▶ **TASK PROMPT**
Show every line in the entries below where the word "each" appears.

▶ **GIVEN RECORDS**
::::::::

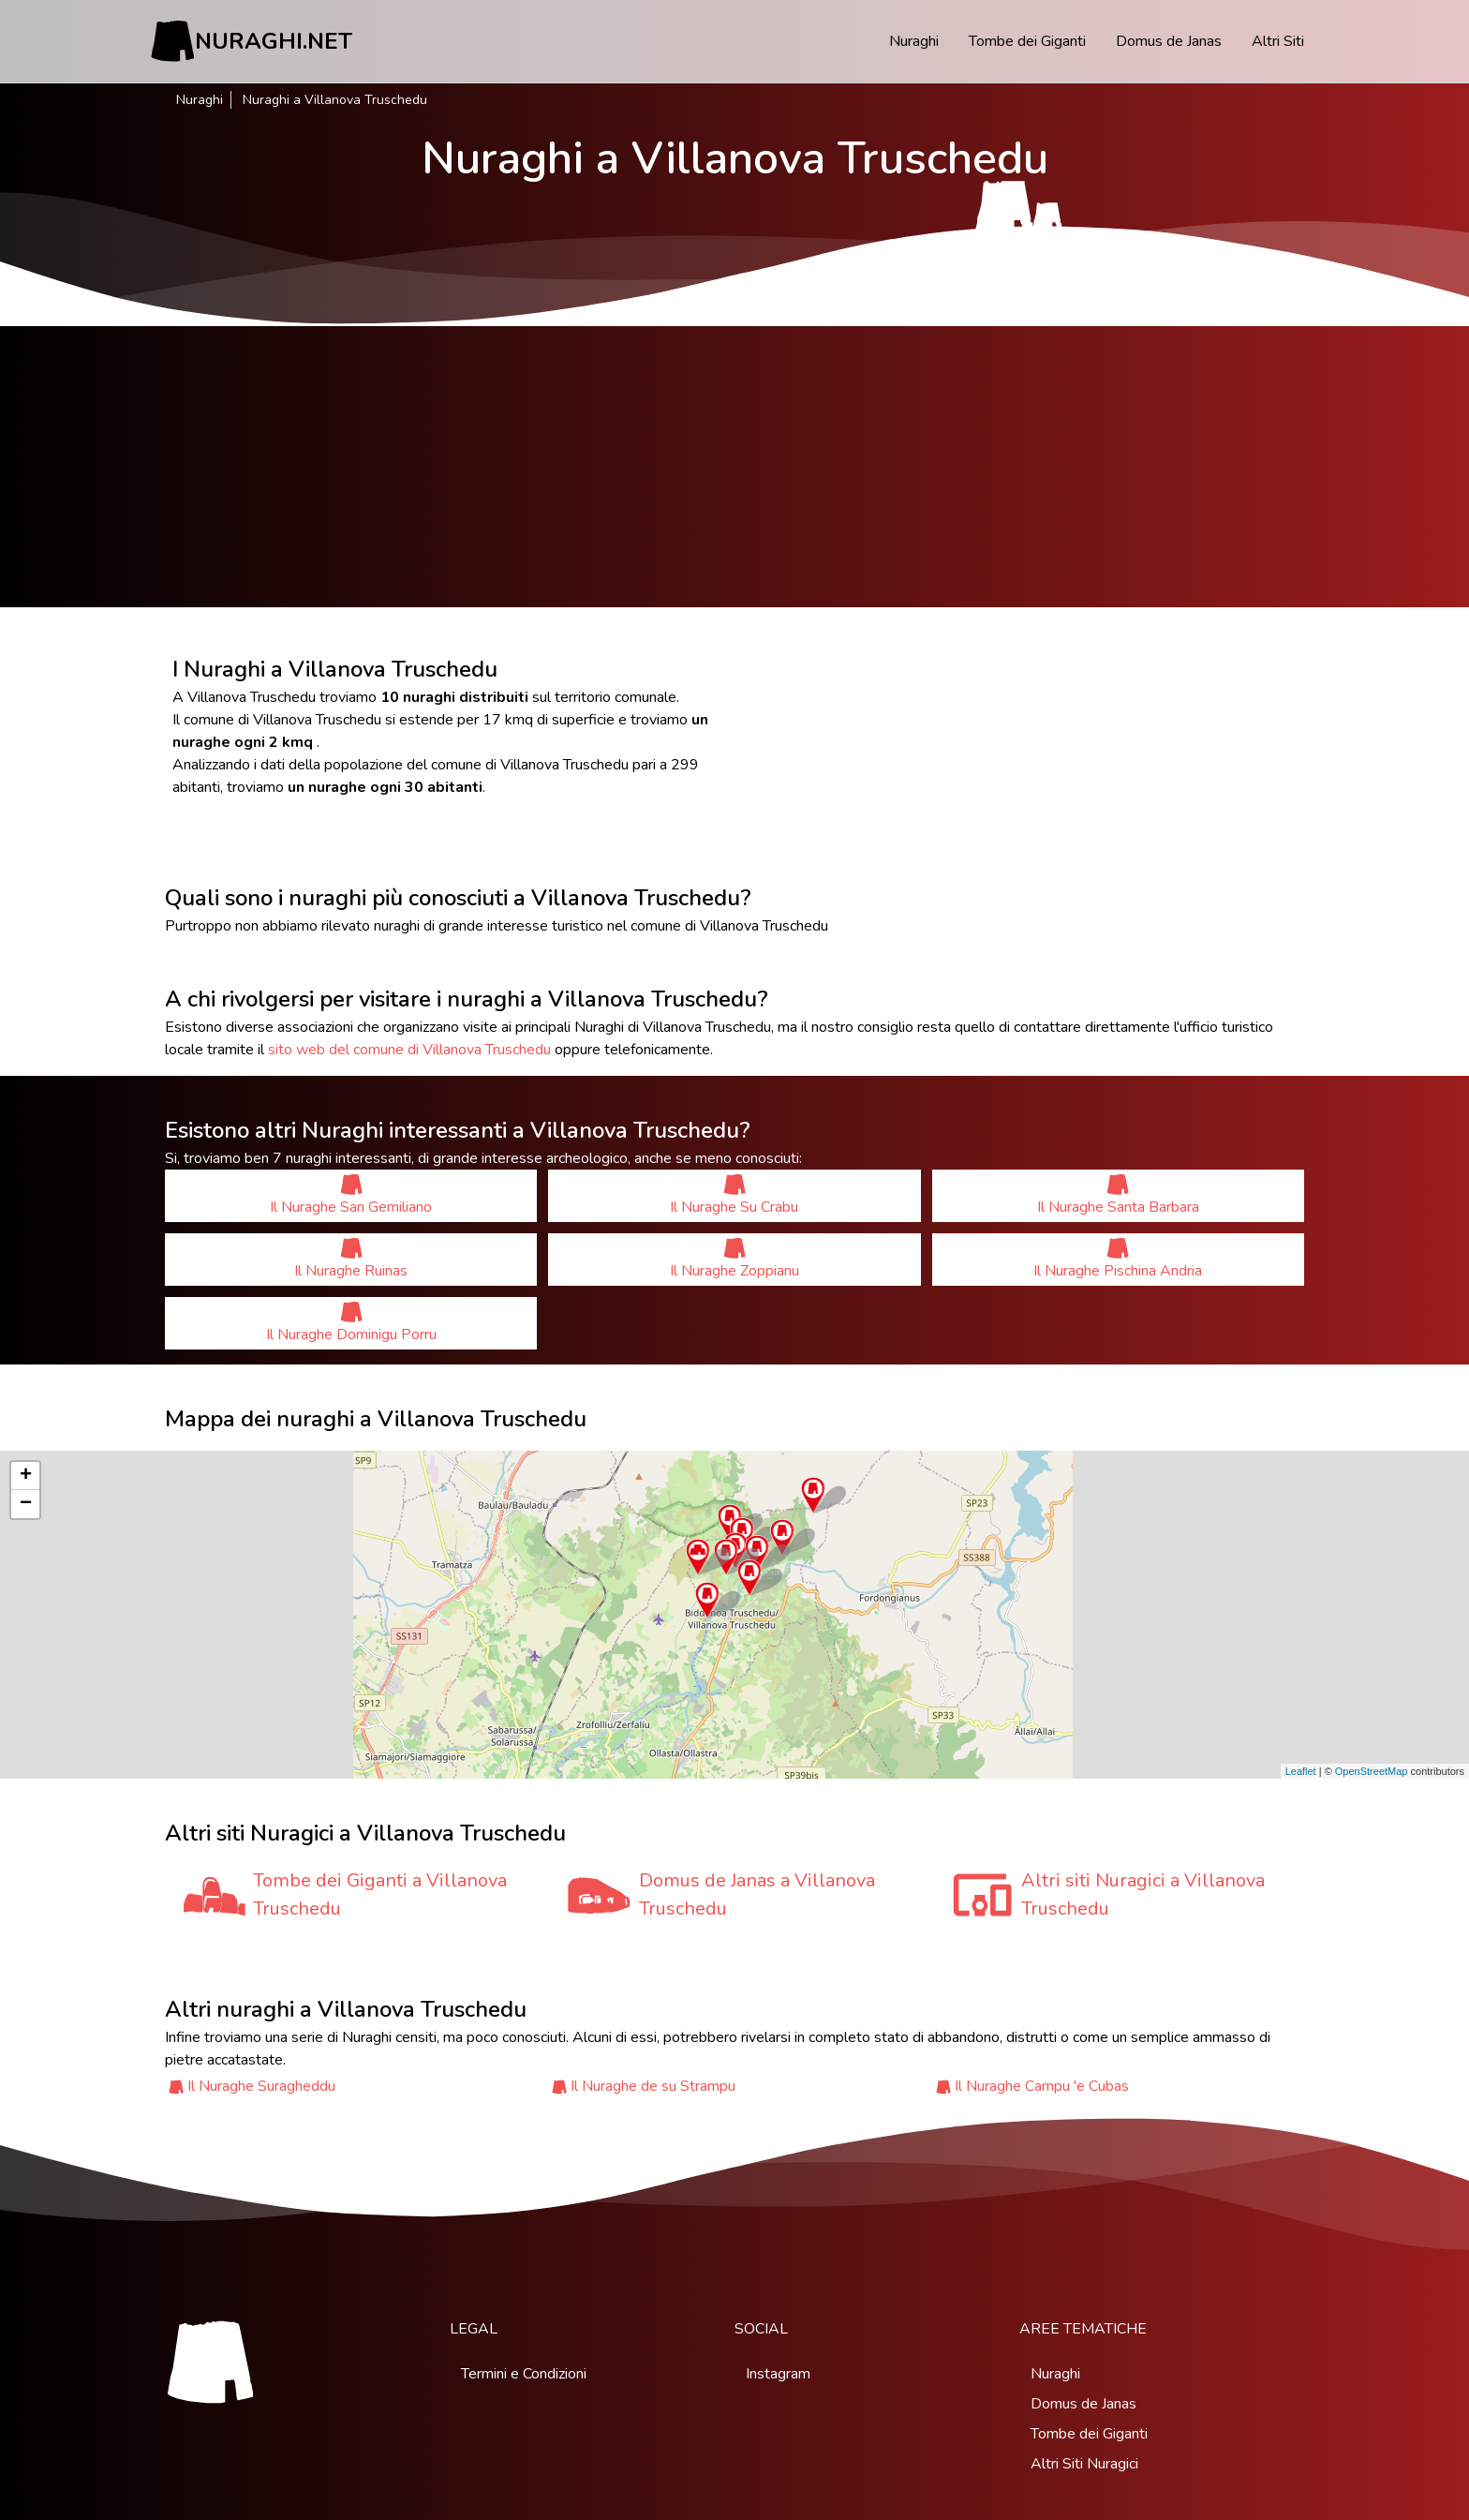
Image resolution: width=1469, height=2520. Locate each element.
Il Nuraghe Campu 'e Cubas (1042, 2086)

::::::::

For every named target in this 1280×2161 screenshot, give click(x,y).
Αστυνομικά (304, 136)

::::::::

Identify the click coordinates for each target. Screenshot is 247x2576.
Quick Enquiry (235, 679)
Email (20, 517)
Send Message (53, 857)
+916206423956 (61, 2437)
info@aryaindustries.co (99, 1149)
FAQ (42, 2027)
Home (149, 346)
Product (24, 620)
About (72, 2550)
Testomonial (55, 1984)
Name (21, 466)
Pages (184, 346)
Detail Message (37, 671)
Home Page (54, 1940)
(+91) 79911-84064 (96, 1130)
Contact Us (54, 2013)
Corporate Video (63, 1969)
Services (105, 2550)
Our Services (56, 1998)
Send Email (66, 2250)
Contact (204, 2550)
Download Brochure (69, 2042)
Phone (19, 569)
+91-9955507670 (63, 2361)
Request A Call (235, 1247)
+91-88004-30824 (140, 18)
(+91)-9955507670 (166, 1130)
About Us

::::::::

▶ **ANSWER TO THE PROBLEM**
Image resolution: width=1469, height=2520. Locate each element.
Identify the click coordinates for each target. Screenshot is 247x2576.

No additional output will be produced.